The line containing "Alimentación" marks the end, so write out exactly every line from the top of the entries below through that one.

┄┄┄┄┄┄┄┄┄┄┄┄┄┄┄┄┄┄┄┄

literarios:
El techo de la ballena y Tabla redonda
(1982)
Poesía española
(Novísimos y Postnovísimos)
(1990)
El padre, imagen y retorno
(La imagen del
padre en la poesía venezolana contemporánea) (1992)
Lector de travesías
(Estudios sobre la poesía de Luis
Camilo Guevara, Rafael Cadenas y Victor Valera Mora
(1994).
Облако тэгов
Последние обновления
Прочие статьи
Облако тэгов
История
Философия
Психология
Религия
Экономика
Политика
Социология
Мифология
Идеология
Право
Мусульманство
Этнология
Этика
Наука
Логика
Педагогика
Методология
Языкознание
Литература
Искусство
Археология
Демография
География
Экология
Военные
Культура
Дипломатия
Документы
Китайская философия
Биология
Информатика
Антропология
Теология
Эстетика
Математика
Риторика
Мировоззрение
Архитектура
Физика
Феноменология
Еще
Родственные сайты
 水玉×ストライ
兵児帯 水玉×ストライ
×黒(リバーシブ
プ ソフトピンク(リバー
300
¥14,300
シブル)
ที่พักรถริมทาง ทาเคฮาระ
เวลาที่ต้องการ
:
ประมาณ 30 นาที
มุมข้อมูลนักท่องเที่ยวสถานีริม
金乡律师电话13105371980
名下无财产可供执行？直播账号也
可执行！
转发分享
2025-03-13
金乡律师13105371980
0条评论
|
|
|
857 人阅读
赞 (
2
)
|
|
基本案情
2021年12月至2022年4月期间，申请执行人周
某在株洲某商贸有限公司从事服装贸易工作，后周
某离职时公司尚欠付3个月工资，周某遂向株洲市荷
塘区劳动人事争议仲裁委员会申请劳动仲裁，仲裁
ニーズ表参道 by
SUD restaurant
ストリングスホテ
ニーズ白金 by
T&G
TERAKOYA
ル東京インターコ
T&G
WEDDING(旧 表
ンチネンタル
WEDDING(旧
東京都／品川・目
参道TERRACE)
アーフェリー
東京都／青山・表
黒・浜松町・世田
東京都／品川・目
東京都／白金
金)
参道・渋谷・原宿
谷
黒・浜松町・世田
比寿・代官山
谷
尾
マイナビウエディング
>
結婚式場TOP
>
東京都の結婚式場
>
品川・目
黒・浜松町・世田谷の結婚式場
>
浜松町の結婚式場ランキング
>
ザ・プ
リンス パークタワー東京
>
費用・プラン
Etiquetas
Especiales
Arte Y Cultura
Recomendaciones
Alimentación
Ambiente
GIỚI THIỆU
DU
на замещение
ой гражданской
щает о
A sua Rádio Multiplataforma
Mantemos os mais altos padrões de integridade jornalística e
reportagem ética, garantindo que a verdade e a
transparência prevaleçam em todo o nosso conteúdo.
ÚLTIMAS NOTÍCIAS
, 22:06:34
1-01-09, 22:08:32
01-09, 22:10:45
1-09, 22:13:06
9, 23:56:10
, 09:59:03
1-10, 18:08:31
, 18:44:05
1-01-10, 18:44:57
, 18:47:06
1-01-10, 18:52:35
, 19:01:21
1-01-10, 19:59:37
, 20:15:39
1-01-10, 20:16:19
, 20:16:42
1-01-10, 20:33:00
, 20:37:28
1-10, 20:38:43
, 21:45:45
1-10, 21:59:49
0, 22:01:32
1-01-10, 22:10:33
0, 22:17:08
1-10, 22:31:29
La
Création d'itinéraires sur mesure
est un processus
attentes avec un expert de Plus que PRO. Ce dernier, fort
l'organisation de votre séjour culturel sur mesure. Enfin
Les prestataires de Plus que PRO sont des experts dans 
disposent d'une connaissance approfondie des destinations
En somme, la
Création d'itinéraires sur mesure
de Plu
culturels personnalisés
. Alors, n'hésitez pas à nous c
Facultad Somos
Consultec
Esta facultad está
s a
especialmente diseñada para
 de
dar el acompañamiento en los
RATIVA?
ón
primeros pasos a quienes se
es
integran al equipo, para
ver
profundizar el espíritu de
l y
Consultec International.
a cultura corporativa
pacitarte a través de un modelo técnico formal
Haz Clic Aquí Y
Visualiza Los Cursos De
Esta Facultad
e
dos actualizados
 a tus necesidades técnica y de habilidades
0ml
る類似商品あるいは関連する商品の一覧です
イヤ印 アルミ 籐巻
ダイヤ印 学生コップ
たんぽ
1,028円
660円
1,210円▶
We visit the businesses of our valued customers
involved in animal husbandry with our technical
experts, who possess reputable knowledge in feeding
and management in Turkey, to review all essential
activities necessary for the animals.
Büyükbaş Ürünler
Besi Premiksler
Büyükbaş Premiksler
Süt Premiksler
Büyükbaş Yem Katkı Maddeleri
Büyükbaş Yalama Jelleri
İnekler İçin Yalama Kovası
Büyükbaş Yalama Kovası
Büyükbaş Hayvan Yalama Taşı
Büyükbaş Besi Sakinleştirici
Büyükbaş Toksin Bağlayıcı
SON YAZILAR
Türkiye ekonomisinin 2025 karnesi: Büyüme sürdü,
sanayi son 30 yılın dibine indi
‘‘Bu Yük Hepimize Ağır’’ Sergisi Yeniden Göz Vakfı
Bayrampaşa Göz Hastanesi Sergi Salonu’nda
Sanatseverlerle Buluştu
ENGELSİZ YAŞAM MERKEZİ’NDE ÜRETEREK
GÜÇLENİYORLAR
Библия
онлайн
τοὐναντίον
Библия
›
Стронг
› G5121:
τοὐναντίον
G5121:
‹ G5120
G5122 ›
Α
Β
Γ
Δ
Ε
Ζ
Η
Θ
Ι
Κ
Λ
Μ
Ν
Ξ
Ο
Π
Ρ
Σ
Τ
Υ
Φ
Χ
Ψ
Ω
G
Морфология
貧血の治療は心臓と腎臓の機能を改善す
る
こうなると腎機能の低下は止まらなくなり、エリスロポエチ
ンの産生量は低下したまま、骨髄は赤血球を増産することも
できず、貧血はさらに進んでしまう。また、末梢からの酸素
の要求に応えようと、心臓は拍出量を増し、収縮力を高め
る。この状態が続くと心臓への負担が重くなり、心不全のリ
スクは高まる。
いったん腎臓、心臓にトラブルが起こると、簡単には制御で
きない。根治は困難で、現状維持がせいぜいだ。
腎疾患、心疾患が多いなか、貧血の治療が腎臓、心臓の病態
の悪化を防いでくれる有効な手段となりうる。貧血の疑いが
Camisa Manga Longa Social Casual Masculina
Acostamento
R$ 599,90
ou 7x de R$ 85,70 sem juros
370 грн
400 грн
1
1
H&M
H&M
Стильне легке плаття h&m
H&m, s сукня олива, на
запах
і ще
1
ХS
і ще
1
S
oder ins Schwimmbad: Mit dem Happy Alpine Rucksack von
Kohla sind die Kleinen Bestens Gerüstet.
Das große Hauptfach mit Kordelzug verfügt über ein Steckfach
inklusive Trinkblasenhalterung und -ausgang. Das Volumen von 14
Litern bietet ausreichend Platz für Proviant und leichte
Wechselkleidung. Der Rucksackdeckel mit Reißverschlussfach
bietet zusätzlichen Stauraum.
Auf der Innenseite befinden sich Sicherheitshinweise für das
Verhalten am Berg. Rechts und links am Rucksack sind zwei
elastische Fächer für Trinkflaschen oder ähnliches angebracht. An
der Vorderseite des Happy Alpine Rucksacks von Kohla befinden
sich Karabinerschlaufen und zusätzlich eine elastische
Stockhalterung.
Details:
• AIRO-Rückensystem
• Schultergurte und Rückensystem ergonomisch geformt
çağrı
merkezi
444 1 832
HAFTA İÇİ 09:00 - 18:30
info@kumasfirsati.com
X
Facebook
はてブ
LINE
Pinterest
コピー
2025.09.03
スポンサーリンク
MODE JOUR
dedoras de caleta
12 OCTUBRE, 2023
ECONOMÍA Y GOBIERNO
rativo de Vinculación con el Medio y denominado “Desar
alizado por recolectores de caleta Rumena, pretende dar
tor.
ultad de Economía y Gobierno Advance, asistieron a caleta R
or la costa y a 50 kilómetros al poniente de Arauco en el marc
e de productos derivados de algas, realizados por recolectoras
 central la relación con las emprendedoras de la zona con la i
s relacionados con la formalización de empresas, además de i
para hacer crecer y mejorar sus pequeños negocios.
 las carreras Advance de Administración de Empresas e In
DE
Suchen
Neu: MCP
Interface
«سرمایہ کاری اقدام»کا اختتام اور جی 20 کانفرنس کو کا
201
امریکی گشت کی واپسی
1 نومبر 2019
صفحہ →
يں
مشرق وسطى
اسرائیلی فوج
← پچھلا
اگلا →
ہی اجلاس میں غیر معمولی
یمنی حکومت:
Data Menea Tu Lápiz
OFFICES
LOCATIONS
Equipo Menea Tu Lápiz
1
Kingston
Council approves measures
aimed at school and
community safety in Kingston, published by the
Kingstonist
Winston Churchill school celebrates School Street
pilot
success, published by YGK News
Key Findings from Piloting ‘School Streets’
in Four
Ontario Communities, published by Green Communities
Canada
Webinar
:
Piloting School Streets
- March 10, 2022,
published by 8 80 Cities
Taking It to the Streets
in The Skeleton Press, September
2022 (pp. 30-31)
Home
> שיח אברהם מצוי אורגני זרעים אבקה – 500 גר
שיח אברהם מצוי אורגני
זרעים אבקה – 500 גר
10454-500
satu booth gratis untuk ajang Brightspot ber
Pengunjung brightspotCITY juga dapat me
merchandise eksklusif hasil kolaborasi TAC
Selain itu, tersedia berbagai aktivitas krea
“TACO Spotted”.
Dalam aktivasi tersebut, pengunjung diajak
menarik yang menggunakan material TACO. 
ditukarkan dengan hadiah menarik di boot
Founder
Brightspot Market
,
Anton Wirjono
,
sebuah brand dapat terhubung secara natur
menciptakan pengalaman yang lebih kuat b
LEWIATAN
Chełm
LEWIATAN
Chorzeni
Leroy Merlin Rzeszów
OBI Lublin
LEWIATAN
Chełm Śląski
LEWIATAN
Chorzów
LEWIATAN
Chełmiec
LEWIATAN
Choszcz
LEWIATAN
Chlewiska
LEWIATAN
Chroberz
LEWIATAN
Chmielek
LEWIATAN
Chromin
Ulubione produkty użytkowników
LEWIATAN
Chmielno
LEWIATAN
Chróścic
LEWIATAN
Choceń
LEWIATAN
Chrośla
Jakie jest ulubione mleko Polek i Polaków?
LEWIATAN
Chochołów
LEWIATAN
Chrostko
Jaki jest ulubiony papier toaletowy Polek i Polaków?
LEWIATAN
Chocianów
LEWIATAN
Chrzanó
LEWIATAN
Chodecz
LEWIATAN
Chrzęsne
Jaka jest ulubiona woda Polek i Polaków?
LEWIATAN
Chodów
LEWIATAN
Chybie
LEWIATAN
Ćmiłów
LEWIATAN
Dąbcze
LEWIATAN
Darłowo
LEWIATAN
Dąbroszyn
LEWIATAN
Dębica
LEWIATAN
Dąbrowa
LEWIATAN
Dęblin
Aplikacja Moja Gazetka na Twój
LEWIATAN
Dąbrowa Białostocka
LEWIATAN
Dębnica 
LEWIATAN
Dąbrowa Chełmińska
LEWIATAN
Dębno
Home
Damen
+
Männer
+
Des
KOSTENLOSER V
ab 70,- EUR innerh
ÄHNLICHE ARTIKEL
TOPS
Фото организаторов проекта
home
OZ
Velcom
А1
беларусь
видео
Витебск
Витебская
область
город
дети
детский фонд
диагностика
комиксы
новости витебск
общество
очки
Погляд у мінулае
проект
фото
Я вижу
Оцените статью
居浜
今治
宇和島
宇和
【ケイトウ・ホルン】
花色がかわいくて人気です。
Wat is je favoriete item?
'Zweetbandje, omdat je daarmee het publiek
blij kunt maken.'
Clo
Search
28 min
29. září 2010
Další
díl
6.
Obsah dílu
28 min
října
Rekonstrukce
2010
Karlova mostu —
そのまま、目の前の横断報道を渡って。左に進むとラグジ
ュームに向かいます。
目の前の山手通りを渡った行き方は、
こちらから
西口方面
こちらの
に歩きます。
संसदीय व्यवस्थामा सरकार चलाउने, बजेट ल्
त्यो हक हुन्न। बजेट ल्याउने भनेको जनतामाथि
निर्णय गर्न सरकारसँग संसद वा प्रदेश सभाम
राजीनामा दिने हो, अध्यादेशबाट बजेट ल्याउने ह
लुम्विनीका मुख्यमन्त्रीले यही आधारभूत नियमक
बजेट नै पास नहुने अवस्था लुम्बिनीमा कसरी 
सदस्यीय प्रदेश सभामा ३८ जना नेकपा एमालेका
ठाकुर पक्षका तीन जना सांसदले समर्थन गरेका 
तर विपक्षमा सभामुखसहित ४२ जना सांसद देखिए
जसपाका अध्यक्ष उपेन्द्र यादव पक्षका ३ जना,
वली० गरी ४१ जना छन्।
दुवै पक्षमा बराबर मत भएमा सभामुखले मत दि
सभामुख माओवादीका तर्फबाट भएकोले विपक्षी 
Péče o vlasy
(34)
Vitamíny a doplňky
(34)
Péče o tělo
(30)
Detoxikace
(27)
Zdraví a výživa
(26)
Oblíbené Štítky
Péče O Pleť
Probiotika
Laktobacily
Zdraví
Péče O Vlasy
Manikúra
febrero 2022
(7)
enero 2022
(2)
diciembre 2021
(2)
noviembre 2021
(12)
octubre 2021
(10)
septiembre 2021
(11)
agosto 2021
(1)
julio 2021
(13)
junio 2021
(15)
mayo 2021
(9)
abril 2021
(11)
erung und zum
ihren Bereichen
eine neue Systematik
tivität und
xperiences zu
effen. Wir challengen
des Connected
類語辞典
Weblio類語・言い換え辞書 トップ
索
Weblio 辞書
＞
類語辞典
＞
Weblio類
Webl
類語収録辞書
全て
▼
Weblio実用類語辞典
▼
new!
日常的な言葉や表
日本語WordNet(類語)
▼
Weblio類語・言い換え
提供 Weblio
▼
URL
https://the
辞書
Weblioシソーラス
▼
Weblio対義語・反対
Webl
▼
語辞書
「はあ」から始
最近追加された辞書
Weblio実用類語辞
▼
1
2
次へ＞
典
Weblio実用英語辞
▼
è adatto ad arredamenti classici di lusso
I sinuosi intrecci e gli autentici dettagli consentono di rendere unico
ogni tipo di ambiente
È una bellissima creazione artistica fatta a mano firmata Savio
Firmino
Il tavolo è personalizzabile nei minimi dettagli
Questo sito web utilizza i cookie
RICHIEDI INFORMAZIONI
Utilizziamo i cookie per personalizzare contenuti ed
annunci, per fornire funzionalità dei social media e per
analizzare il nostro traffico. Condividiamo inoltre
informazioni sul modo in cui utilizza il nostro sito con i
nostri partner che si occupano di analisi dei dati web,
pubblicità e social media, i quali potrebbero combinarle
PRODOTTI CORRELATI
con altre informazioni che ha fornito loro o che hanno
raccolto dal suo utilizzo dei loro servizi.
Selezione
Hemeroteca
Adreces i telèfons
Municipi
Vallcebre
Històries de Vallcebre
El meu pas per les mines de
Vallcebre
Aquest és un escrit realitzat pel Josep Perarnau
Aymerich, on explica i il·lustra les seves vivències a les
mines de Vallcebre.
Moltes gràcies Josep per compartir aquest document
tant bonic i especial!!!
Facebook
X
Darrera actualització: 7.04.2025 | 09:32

┄┄┄┄┄┄┄┄┄┄┄┄┄┄┄┄┄┄┄┄

### [Expected output]
literarios:
El techo de la ballena y Tabla redonda
(1982)
Poesía española
(Novísimos y Postnovísimos)
(1990)
El padre, imagen y retorno
(La imagen del
padre en la poesía venezolana contemporánea) (1992)
Lector de travesías
(Estudios sobre la poesía de Luis
Camilo Guevara, Rafael Cadenas y Victor Valera Mora
(1994).
Облако тэгов
Последние обновления
Прочие статьи
Облако тэгов
История
Философия
Психология
Религия
Экономика
Политика
Социология
Мифология
Идеология
Право
Мусульманство
Этнология
Этика
Наука
Логика
Педагогика
Методология
Языкознание
Литература
Искусство
Археология
Демография
География
Экология
Военные
Культура
Дипломатия
Документы
Китайская философия
Биология
Информатика
Антропология
Теология
Эстетика
Математика
Риторика
Мировоззрение
Архитектура
Физика
Феноменология
Еще
Родственные сайты
 水玉×ストライ
兵児帯 水玉×ストライ
×黒(リバーシブ
プ ソフトピンク(リバー
300
¥14,300
シブル)
ที่พักรถริมทาง ทาเคฮาระ
เวลาที่ต้องการ
:
ประมาณ 30 นาที
มุมข้อมูลนักท่องเที่ยวสถานีริม
金乡律师电话13105371980
名下无财产可供执行？直播账号也
可执行！
转发分享
2025-03-13
金乡律师13105371980
0条评论
|
|
|
857 人阅读
赞 (
2
)
|
|
基本案情
2021年12月至2022年4月期间，申请执行人周
某在株洲某商贸有限公司从事服装贸易工作，后周
某离职时公司尚欠付3个月工资，周某遂向株洲市荷
塘区劳动人事争议仲裁委员会申请劳动仲裁，仲裁
ニーズ表参道 by
SUD restaurant
ストリングスホテ
ニーズ白金 by
T&G
TERAKOYA
ル東京インターコ
T&G
WEDDING(旧 表
ンチネンタル
WEDDING(旧
東京都／品川・目
参道TERRACE)
アーフェリー
東京都／青山・表
黒・浜松町・世田
東京都／品川・目
東京都／白金
金)
参道・渋谷・原宿
谷
黒・浜松町・世田
比寿・代官山
谷
尾
マイナビウエディング
>
結婚式場TOP
>
東京都の結婚式場
>
品川・目
黒・浜松町・世田谷の結婚式場
>
浜松町の結婚式場ランキング
>
ザ・プ
リンス パークタワー東京
>
費用・プラン
Etiquetas
Especiales
Arte Y Cultura
Recomendaciones
Alimentación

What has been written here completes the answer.